# Lawnmower blenny has disappeared......



## revisMVP

Hey guys, I haven't seen my blenny in a few days. He has just flat out disappeared. I have searched everywhere in the tank and found no body or any sign of him. He' quite big so it's impossible to miss him. There's no chance he jumped out or was ate by a other fish. I'm just baffled by this. What could have happened???


----------



## TheJakeM

I saw these guys on animal planet and at the aquarium. They seem to always be hiding and burrowing. If you have sand substrate or large seashells and rocks, he could be inside/under them. 

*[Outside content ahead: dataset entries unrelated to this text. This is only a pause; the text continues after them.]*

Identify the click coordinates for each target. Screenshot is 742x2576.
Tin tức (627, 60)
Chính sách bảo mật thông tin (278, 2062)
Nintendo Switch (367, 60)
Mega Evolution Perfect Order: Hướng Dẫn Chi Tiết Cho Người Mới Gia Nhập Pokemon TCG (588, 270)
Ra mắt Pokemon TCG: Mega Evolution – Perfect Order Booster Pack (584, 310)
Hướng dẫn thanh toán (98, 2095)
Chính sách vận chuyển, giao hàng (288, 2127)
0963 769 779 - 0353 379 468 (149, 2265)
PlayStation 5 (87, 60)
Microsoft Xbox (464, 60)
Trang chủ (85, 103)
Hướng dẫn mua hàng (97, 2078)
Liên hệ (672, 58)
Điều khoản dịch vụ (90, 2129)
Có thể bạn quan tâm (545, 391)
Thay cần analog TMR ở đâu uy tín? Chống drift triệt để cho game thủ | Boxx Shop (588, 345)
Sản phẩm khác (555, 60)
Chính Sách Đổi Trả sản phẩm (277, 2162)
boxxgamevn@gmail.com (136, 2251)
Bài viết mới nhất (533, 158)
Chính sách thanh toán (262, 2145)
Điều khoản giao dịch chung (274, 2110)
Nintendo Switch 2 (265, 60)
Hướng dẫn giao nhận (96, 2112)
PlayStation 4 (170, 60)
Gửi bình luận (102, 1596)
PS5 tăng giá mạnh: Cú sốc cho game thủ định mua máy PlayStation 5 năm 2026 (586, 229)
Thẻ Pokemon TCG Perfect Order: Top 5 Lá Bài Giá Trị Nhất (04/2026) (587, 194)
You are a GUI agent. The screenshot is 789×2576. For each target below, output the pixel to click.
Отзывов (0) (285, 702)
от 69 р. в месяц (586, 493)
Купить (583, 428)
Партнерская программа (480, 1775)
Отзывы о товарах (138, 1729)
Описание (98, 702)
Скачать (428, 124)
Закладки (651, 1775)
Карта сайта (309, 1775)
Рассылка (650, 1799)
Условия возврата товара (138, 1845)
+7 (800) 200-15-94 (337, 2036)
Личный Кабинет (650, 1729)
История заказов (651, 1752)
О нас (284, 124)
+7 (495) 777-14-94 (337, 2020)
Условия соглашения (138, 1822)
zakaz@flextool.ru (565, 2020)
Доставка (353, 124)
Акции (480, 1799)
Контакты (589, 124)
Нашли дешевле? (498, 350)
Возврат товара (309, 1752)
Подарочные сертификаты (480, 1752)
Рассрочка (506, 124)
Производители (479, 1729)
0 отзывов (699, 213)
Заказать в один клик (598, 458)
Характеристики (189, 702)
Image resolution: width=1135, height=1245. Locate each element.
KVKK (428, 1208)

Sent from Petguide.com Free App


----------



## revisMVP

Still no sign of him. Assuming the worst at this point..


----------



## emc7

Open the lid first thing in the morning and sniff. If he'd been rotting all night you'd smell ammonia. Reconsider the jumped out, fish can escape through tiny holes and flop themselves all the way across the room and into the deepest, darkest corner under furniture.


----------



## weedkiller

related to Houdini?? or maybe he is secretly an alien invader that has jumped back into the beam of light and zapped himself back to his space ship 
seriously though.... check in all the corners under the cupboards if there is no sign in the tank


----------



## kay-bee

If the blenny happened to have died in the tank and if you have a lot of live rock housing lots of micro fauna, it is quite possible they (various inverts such as microstars, certain pods, bristleworms, hitch hiking crustaceans and things of this ilk) and/or cleaning crew (crabs, snails, scavenging seastars, etc) could have completely consumed the remains of the fish seemingly overnight.


----------



## JayD976

He's probably a goner. I've had two and they both died in this manner. I few days later I'd find the crabs feeding on what was left of the carcass wedged between the sand and bottom of the rock structure in back of tank. Good luck


----------